ENTRIES SUPPLIED:

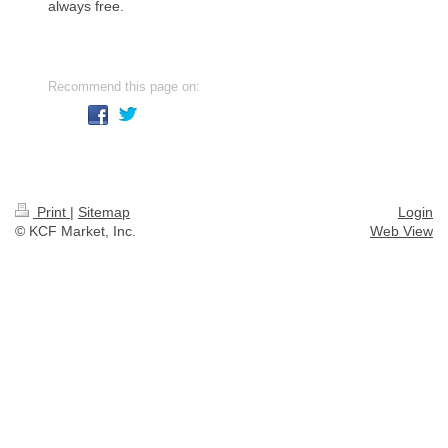
always free.
Recommend this page on:
Print
|
Sitemap
Login
© KCF Market, Inc.
Web View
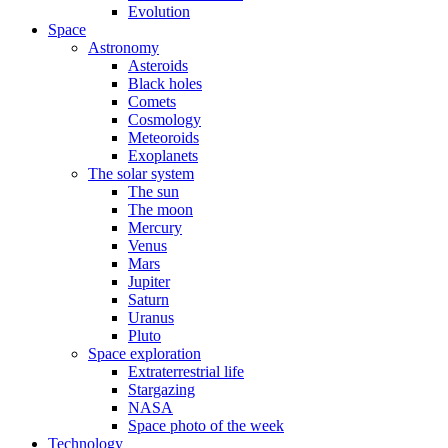
Evolution
Space
Astronomy
Asteroids
Black holes
Comets
Cosmology
Meteoroids
Exoplanets
The solar system
The sun
The moon
Mercury
Venus
Mars
Jupiter
Saturn
Uranus
Pluto
Space exploration
Extraterrestrial life
Stargazing
NASA
Space photo of the week
Technology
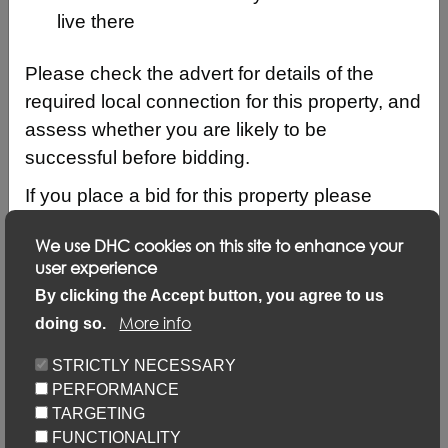
live there
Please check the advert for details of the
required local connection for this property, and
assess whether you are likely to be
successful before bidding.
If you place a bid for this property please
ensure that your local connection details are
We use DHC cookies on this site to enhance your
up to date by logging into your account and
user experience
clicking on ‘Update my details’ and ‘Update
Description
By clicking the Accept button, you agree to us
local connection or contact details’ link.
More info
doing so.
Updating your application via this link will not
Keyfacts
STRICTLY NECESSARY
prevent you from placing bids but failure to
PERFORMANCE
update may result in your bid not being
Location/Map
TARGETING
considered.
FUNCTIONALITY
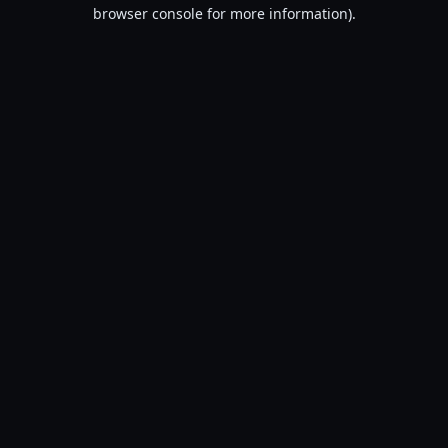
browser console for more information).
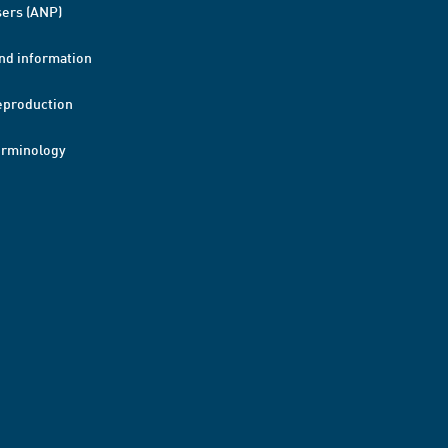
ers (ANP)
nd information
eproduction
erminology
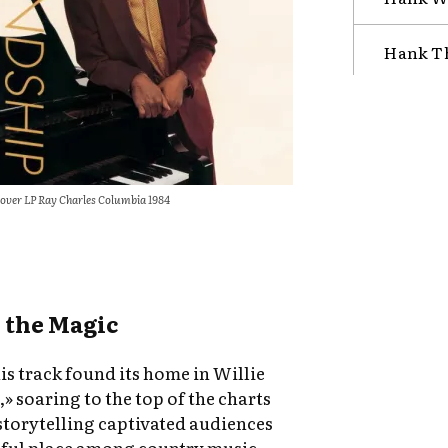
Hank T
over LP Ray Charles Columbia 1984
 the Magic
his track found its home in Willie
 soaring to the top of the charts
 storytelling captivated audiences
htful place among country music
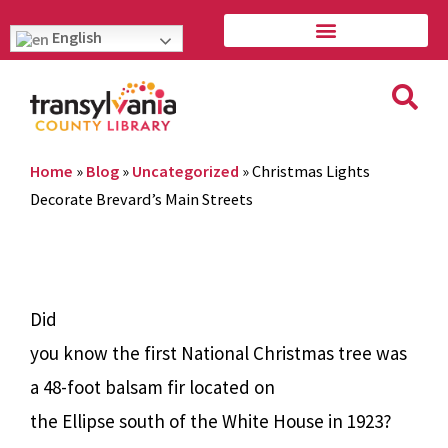
English
Home
»
Blog
»
Uncategorized
»
Christmas Lights
Decorate Brevard’s Main Streets
Did
you know the first National Christmas tree was
a 48-foot balsam fir located on
the Ellipse south of the White House in 1923?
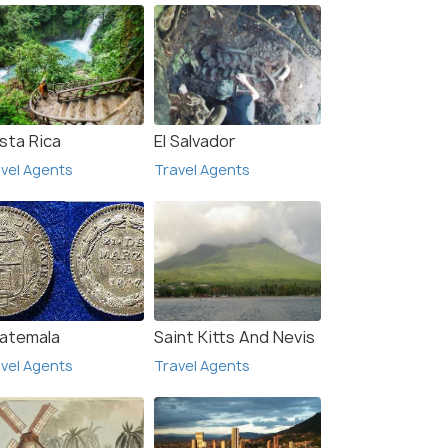
sta Rica
El Salvador
vel Agents
Travel Agents
atemala
Saint Kitts And Nevis
vel Agents
Travel Agents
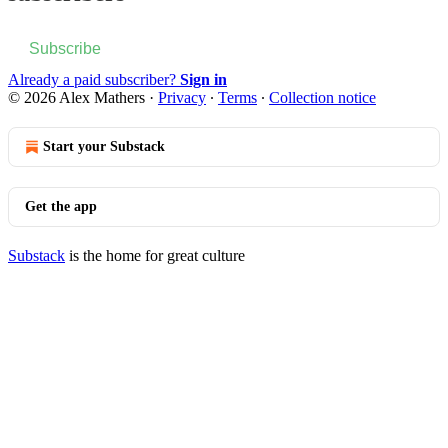
Subscribe
Already a paid subscriber?
Sign in
© 2026 Alex Mathers
·
Privacy
∙
Terms
∙
Collection notice
Start your Substack
Get the app
Substack
is the home for great culture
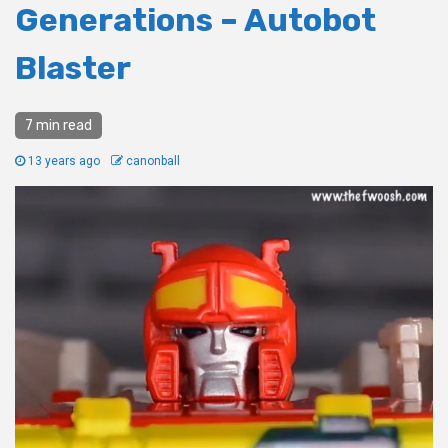
Generations – Autobot
Blaster
7 min read
13 years ago
canonball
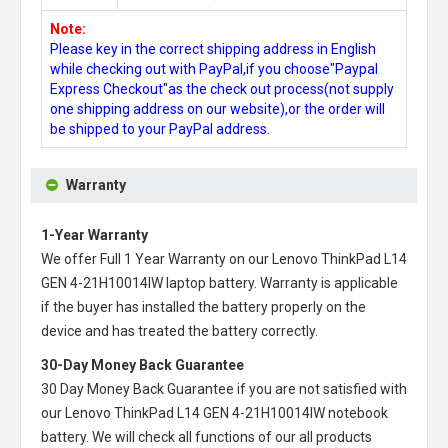
Note:
Please key in the correct shipping address in English
while checking out with PayPal,if you choose"Paypal
Express Checkout"as the check out process(not supply
one shipping address on our website),or the order will
be shipped to your PayPal address.
Warranty
1-Year Warranty
We offer Full 1 Year Warranty on our
Lenovo ThinkPad L14
GEN 4-21H10014IW laptop battery
. Warranty is applicable
if the buyer has installed the battery properly on the
device and has treated the battery correctly.
30-Day Money Back Guarantee
30 Day Money Back Guarantee if you are not satisfied with
our
Lenovo ThinkPad L14 GEN 4-21H10014IW notebook
battery
. We will check all functions of our all products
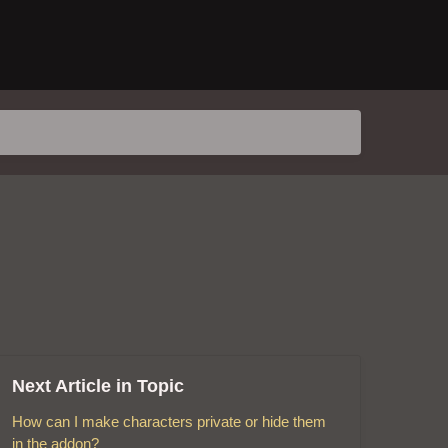
Next Article in Topic
How can I make characters private or hide them
in the addon?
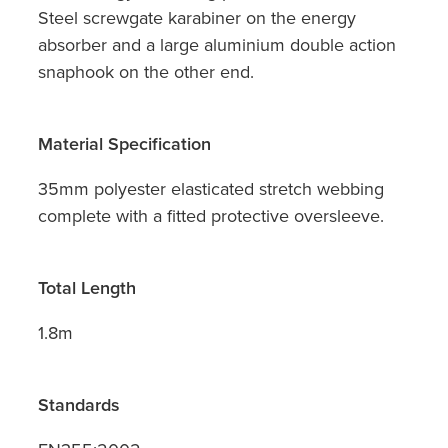
Steel screwgate karabiner on the energy
absorber and a large aluminium double action
snaphook on the other end.
Material Specification
35mm polyester elasticated stretch webbing
complete with a fitted protective oversleeve.
Total Length
1.8m
Standards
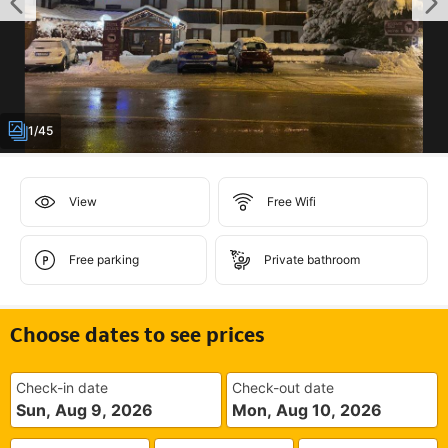
1/45
View
Free Wifi
Free parking
Private bathroom
Choose dates to see prices
Check-in date
Check-out date
Sun, Aug 9, 2026
Mon, Aug 10, 2026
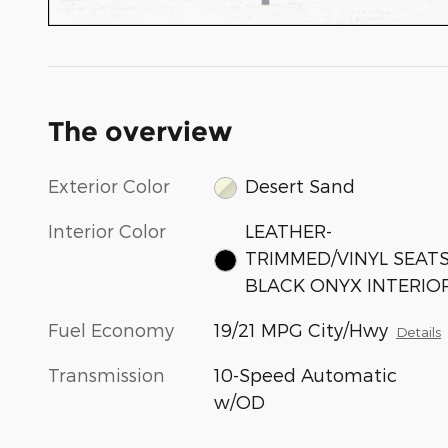
The overview
Exterior Color
Desert Sand
Interior Color
LEATHER-
TRIMMED/VINYL SEAT
BLACK ONYX INTERIO
Fuel Economy
19/21 MPG City/Hwy
Details
Transmission
10-Speed Automatic
w/OD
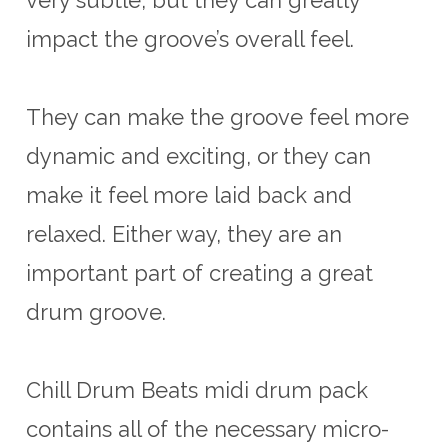
impact the groove’s overall feel
.
They
can
make
the
groove
feel
more
dynamic
and
exciting
,
or
they
can
make
it
feel
more
laid
back
and
relaxed
.
Either
way
,
they
are
an
important
part
of
creating
a
great
drum
groove
.
Chill Drum Beats midi drum pack
contains all of the necessary micro-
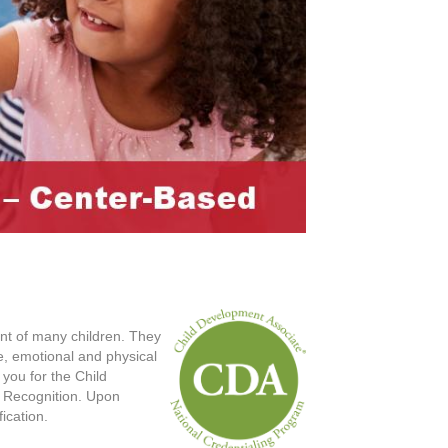
ent of many children. They
ve, emotional and physical
you for the Child
l Recognition. Upon
ication.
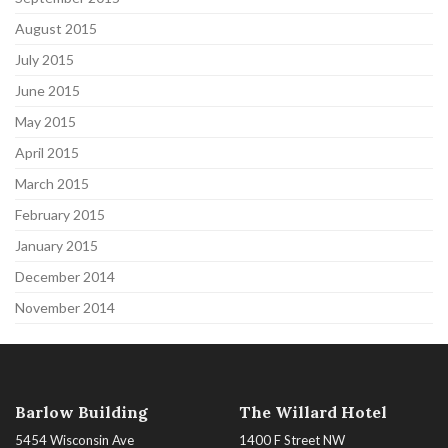
August 2015
July 2015
June 2015
May 2015
April 2015
March 2015
February 2015
January 2015
December 2014
November 2014
Barlow Building
The Willard Hotel
5454 Wisconsin Ave
1400 F Street NW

ASSIGNMENT: The entries must be written out again unchanged. Images are to be left out.

RESULT OF THE EXERCISE:
always free.
Recommend this page on:
Print
|
Sitemap
Login
© KCF Market, Inc.
Web View
Evolution
Space
Astronomy
Asteroids
Black holes
Comets
Cosmology
Meteoroids
Exoplanets
The solar system
The sun
The moon
Mercury
Venus
Mars
Jupiter
Saturn
Uranus
Pluto
Space exploration
Extraterrestrial life
Stargazing
NASA
Space photo of the week
Technology
live there
Please check the advert for details of the
required local connection for this property, and
assess whether you are likely to be
successful before bidding.
If you place a bid for this property please
ensure that your local connection details are
We use DHC cookies on this site to enhance your
up to date by logging into your account and
user experience
clicking on ‘Update my details’ and ‘Update
Description
By clicking the Accept button, you agree to us
local connection or contact details’ link.
More info
doing so.
Updating your application via this link will not
Keyfacts
STRICTLY NECESSARY
prevent you from placing bids but failure to
PERFORMANCE
update may result in your bid not being
Location/Map
TARGETING
considered.
FUNCTIONALITY
browser console for more information).
ers (ANP)
nd information
eproduction
erminology
Hank T
over LP Ray Charles Columbia 1984
 the Magic
his track found its home in Willie
 soaring to the top of the charts
 storytelling captivated audiences
htful place among country music
English
Home
»
Blog
»
Uncategorized
»
Christmas Lights
Decorate Brevard’s Main Streets
Did
you know the first National Christmas tree was
a 48-foot balsam fir located on
the Ellipse south of the White House in 1923?
sta Rica
El Salvador
vel Agents
Travel Agents
atemala
Saint Kitts And Nevis
vel Agents
Travel Agents
Subscribe
Already a paid subscriber?
Sign in
© 2026 Alex Mathers
·
Privacy
∙
Terms
∙
Collection notice
Start your Substack
Get the app
Substack
is the home for great culture
Generations – Autobot
Blaster
7 min read
13 years ago
canonball
Note:
Please key in the correct shipping address in English
while checking out with PayPal,if you choose"Paypal
Express Checkout"as the check out process(not supply
one shipping address on our website),or the order will
be shipped to your PayPal address.
Warranty
1-Year Warranty
We offer Full 1 Year Warranty on our
Lenovo ThinkPad L14
GEN 4-21H10014IW laptop battery
. Warranty is applicable
if the buyer has installed the battery properly on the
device and has treated the battery correctly.
30-Day Money Back Guarantee
30 Day Money Back Guarantee if you are not satisfied with
our
Lenovo ThinkPad L14 GEN 4-21H10014IW notebook
battery
. We will check all functions of our all products
Next Article in Topic
How can I make characters private or hide them
in the addon?
Steel screwgate karabiner on the energy
absorber and a large aluminium double action
snaphook on the other end.
Material Specification
35mm polyester elasticated stretch webbing
complete with a fitted protective oversleeve.
Total Length
1.8m
Standards
1/45
View
Free Wifi
Free parking
Private bathroom
Choose dates to see prices
Check-in date
Check-out date
Sun, Aug 9, 2026
Mon, Aug 10, 2026
The overview
Exterior Color
Desert Sand
Interior Color
LEATHER-
TRIMMED/VINYL SEAT
BLACK ONYX INTERIO
Fuel Economy
19/21 MPG City/Hwy
Details
Transmission
10-Speed Automatic
w/OD
impact the groove’s overall feel
.
They
can
make
the
groove
feel
more
dynamic
and
exciting
,
or
they
can
make
it
feel
more
laid
back
and
relaxed
.
Either
way
,
they
are
an
important
part
of
creating
a
great
drum
groove
.
Chill Drum Beats midi drum pack
contains all of the necessary micro-
ent of many children. They
ve, emotional and physical
you for the Child
l Recognition. Upon
ication.
August 2015
July 2015
June 2015
May 2015
April 2015
March 2015
February 2015
January 2015
December 2014
November 2014
Barlow Building
The Willard Hotel
5454 Wisconsin Ave
1400 F Street NW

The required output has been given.